Re: [PATCH v4 26/31] mm: vmscan: prepare for reparenting MGLRU folios
From: Harry Yoo
Date: Thu Feb 12 2026 - 03:48:17 EST
On Thu, Feb 05, 2026 at 05:01:45PM +0800, Qi Zheng wrote:
> From: Qi Zheng <zhengqi.arch@xxxxxxxxxxxxx>
>
> Similar to traditional LRU folios, in order to solve the dying memcg
> problem, we also need to reparenting MGLRU folios to the parent memcg when
> memcg offline.
>
> However, there are the following challenges:
>
> 1. Each lruvec has between MIN_NR_GENS and MAX_NR_GENS generations, the
> number of generations of the parent and child memcg may be different,
> so we cannot simply transfer MGLRU folios in the child memcg to the
> parent memcg as we did for traditional LRU folios.
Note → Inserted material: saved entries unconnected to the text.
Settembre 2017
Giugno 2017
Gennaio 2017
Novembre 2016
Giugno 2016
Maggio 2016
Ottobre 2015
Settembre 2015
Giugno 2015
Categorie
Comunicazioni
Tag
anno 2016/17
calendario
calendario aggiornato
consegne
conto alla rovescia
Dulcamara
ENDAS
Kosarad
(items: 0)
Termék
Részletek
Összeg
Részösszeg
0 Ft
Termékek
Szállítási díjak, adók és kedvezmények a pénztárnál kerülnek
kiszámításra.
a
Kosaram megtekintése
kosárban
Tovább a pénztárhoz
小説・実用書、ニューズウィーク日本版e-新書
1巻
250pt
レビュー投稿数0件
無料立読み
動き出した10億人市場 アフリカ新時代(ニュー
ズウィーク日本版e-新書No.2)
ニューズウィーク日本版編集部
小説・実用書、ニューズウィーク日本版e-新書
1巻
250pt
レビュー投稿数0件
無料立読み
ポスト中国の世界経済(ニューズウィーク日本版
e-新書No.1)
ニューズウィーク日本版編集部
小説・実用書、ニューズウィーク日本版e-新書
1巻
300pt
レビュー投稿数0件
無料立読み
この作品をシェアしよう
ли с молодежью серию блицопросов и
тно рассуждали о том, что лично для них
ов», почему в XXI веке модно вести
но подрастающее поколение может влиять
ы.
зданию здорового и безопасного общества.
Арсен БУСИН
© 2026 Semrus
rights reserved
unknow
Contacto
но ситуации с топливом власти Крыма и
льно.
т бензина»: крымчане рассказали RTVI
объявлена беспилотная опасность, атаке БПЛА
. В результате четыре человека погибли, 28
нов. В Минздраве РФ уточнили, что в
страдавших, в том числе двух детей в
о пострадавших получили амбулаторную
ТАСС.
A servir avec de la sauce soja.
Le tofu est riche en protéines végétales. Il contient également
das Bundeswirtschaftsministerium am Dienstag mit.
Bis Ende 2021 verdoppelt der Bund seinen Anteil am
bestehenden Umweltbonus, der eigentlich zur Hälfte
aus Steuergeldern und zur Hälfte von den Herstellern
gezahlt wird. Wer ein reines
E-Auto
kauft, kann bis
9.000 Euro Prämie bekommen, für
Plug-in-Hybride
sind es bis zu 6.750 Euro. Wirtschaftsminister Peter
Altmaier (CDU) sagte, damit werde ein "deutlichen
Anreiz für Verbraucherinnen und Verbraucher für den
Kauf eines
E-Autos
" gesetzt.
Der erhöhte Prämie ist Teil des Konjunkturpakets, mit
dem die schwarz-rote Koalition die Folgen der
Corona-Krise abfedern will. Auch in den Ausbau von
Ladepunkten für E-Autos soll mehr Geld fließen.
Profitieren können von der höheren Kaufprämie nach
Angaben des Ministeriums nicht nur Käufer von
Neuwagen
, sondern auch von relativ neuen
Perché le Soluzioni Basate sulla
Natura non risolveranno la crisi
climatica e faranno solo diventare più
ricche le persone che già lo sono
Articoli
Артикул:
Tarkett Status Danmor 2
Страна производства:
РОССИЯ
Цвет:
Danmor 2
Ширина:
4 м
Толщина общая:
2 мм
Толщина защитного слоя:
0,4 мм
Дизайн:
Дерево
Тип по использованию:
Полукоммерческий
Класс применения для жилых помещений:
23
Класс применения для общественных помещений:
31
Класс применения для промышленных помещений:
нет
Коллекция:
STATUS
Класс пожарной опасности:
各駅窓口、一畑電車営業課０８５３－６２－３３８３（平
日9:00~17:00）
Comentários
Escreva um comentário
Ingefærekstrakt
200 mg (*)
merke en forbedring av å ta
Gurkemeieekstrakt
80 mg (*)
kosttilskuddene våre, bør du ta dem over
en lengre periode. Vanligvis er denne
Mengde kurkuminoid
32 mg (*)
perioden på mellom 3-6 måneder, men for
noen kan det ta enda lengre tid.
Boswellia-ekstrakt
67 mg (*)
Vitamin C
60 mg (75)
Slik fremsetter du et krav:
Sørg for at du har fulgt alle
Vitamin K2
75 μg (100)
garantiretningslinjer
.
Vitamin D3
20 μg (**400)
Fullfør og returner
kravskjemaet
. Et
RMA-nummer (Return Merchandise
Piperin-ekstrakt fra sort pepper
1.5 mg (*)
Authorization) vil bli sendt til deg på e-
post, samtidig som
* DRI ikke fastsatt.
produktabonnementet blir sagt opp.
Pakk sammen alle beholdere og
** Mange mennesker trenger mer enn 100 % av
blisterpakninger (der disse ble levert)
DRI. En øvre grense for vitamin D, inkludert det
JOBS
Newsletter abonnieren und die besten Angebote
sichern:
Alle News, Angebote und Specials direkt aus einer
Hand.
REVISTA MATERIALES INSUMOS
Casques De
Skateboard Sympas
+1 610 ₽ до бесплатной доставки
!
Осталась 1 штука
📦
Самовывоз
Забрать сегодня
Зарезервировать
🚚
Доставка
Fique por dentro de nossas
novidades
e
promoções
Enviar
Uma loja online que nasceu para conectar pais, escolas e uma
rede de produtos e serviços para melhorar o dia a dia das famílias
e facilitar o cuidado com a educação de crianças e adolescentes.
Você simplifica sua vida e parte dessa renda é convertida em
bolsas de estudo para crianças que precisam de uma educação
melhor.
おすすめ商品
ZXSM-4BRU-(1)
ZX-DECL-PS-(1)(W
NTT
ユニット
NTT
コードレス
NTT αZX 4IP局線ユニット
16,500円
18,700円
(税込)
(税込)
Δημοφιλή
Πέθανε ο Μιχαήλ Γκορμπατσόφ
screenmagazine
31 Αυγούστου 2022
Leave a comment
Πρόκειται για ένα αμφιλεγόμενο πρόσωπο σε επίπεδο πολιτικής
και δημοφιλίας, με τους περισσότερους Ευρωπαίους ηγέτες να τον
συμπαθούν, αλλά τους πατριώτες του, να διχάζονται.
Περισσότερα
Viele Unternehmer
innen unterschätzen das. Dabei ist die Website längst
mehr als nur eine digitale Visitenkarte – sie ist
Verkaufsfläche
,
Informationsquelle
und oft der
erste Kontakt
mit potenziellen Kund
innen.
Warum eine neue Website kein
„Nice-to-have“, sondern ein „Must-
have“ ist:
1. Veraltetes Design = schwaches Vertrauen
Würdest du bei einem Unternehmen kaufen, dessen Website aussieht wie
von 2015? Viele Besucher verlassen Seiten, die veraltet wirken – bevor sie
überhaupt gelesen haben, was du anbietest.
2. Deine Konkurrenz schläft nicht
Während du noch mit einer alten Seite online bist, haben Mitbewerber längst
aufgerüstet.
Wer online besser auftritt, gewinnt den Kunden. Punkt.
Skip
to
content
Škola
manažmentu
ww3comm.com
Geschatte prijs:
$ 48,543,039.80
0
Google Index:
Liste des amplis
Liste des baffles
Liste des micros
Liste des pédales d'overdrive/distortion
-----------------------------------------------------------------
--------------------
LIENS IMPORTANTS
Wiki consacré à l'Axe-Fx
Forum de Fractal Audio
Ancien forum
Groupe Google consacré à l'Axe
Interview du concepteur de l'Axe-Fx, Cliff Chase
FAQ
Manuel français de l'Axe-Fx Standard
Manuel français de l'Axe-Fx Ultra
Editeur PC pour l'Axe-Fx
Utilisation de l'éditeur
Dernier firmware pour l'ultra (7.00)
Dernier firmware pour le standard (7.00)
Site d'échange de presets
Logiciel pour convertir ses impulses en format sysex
> 2. The generation information is stored in folio->flags, but we cannot
> traverse these folios while holding the lru lock, otherwise it may
> cause softlockup.
> 3. In walk_update_folio(), the gen of folio and corresponding lru size
> may be updated, but the folio is not immediately moved to the
> corresponding lru list. Therefore, there may be folios of different
> generations on an LRU list.
> 4. In lru_gen_del_folio(), the generation to which the folio belongs is
> found based on the generation information in folio->flags, and the
> corresponding LRU size will be updated. Therefore, we need to update
> the lru size correctly during reparenting, otherwise the lru size may
> be updated incorrectly in lru_gen_del_folio().
>
> Finally, this patch chose a compromise method, which is to splice the lru
> list in the child memcg to the lru list of the same generation in the
> parent memcg during reparenting. And in order to ensure that the parent
> memcg has the same generation, we need to increase the generations in the
> parent memcg to the MAX_NR_GENS before reparenting.
>
> Of course, the same generation has different meanings in the parent and
> child memcg, this will cause confusion in the hot and cold information of
> folios. But other than that, this method is simple enough, the lru size
> is correct, and there is no need to consider some concurrency issues (such
> as lru_gen_del_folio()).
>
> To prepare for the above work, this commit implements the specific
> functions, which will be used during reparenting.
>
> Suggested-by: Harry Yoo <harry.yoo@xxxxxxxxxx>
> Suggested-by: Imran Khan <imran.f.khan@xxxxxxxxxx>
> Signed-off-by: Qi Zheng <zhengqi.arch@xxxxxxxxxxxxx>
> ---
> include/linux/mmzone.h | 16 +++++
> mm/vmscan.c | 154 +++++++++++++++++++++++++++++++++++++++++
> 2 files changed, 170 insertions(+)
>
> diff --git a/include/linux/mmzone.h b/include/linux/mmzone.h
> index 3e51190a55e4c..0c18b17f0fe2e 100644
> --- a/include/linux/mmzone.h
> +++ b/include/linux/mmzone.h
> diff --git a/mm/vmscan.c b/mm/vmscan.c
> index e2d9ef9a5dedc..8c6f8f0df24b1 100644
> --- a/mm/vmscan.c
> +++ b/mm/vmscan.c
> +void lru_gen_reparent_memcg(struct mem_cgroup *memcg, struct mem_cgroup *parent)
> +{
> + int nid;
> +
> + for_each_node(nid) {
> + struct lruvec *child_lruvec, *parent_lruvec;
> + int type, zid;
> + struct zone *zone;
> + enum lru_list lru;
> +
> + child_lruvec = get_lruvec(memcg, nid);
> + parent_lruvec = get_lruvec(parent, nid);
> +
> + for_each_managed_zone_pgdat(zone, NODE_DATA(nid), zid, MAX_NR_ZONES - 1)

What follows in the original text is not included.